Purpose: CD4⁺CD25⁺ regulatory T cells (Tregs) are critical mediators of immune tolerance, but their therapeutic efficacy in preventing alloimmune rejection in organ transplantation is constrained by functional instability. NLRC5, a transcriptional regulator of major histocompatibility complex class I, has emerging roles in immune modulation. This study investigated the immunomodulatory role of NLRC5 in CD4⁺CD25⁺ Tregs during cardiac allograft rejection.

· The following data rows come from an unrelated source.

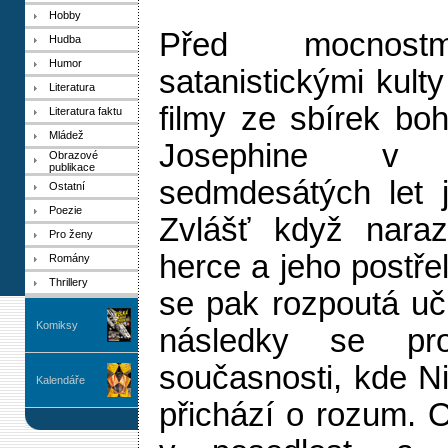
Hobby
Před mocnostm
Hudba
Humor
satanistickými kul
Literatura
filmy ze sbírek bo
Literatura faktu
Mládež
Josephine v
Obrazové
publikace
sedmdesátých let 
Ostatní
Poezie
Zvlášť když naraz
Pro ženy
herce a jeho postřel
Romány
Thrillery
se pak rozpoutá uč
Komiksy
následky se pr
současnosti, kde N
Kalendáře
přichází o rozum. O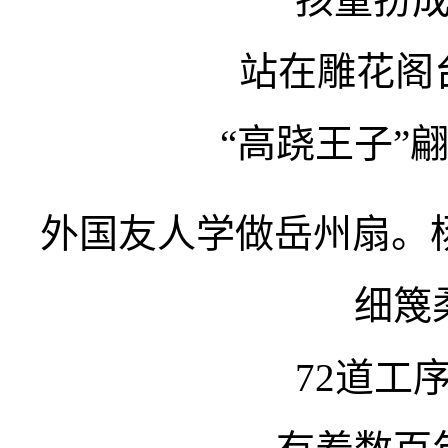
站在雕花阁
“高跷王子”
外国友人学做岳州扇。杨
细篾
72道工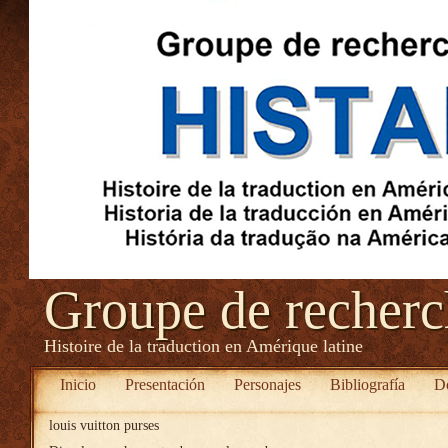
Groupe de recher
Histoire de la traduction en Amérique latine
Inicio
Presentación
Personajes
Bibliografía
D
louis vuitton purses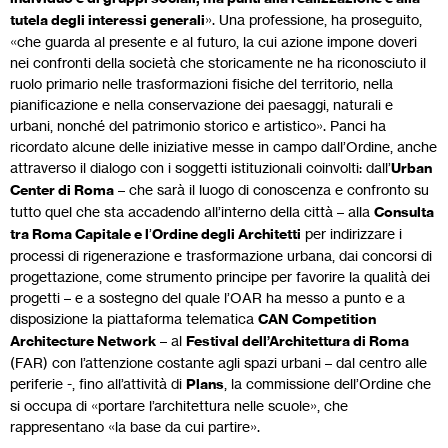
tutela degli interessi generali
». Una professione, ha proseguito,
«che guarda al presente e al futuro, la cui azione impone doveri
nei confronti della società che storicamente ne ha riconosciuto il
ruolo primario nelle trasformazioni fisiche del territorio, nella
pianificazione e nella conservazione dei paesaggi, naturali e
urbani, nonché del patrimonio storico e artistico». Panci ha
ricordato alcune delle iniziative messe in campo dall’Ordine, anche
attraverso il dialogo con i soggetti istituzionali coinvolti: dall’
Urban
Center di Roma
– che sarà il luogo di conoscenza e confronto su
tutto quel che sta accadendo all’interno della città – alla
Consulta
tra Roma Capitale e l
’
Ordine degli Architetti
per indirizzare i
processi di rigenerazione e trasformazione urbana, dai concorsi di
progettazione, come strumento principe per favorire la qualità dei
progetti – e a sostegno del quale l’OAR ha messo a punto e a
disposizione la piattaforma telematica
CAN Competition
Architecture Network
– al
Festival dell’Architettura di Roma
(FAR) con l’attenzione costante agli spazi urbani – dal centro alle
periferie -, fino all’attività di
Plans
, la commissione dell’Ordine che
si occupa di «portare l’architettura nelle scuole», che
rappresentano «la base da cui partire».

Methods: In vitro, shRNA-mediated NLRC5 knockdown (sh-NLRC5) was performed in Tregs, followed by cytokine profiling using enzyme-linked immunosorbent assay, effector T cell (Teff) proliferation suppression assay using flow cytometry, and transwell migration assay. For in vivo validation, heart transplant recipients received adoptive transfers of Tregs transfected with sh-NLRC5. Graft survival was monitored, the cardiac pathology was assessed by hematoxylin-eosin and Masson staining. The balance between T-helper type 1 (Th1) and T-helper type 2 (Th2) was confirmed by flow cytometry, and Foxp3 expression was examined using Reverse transcription PCR and Western blot assays.

Results: In the mouse model, the NLRC5 expression in splenic Tregs was lower in the tolerance group compared to the rejection group. Knockdown of NLRC5 in Tregs led to inhibition of inflammatory cytokines and Teff cell proliferation, while enhanced Treg migration. In vivo, injection of sh-NLRC5 Tregs extended the survival time of heart-transplanted mice, improved cardiac pathology, decreased the Th1/Th2 cell ratio and increased Foxp3 expression.

Conclusions: These results indicated that NLRC5-modified Tregs hold great promise for preventing alloimmune rejection in heart transplantation, providing a potential novel therapeutic approach.

CD4(+)CD25(+) Treg; NLRC5; Th1/Th2; cardiac allograft; immune tolerance.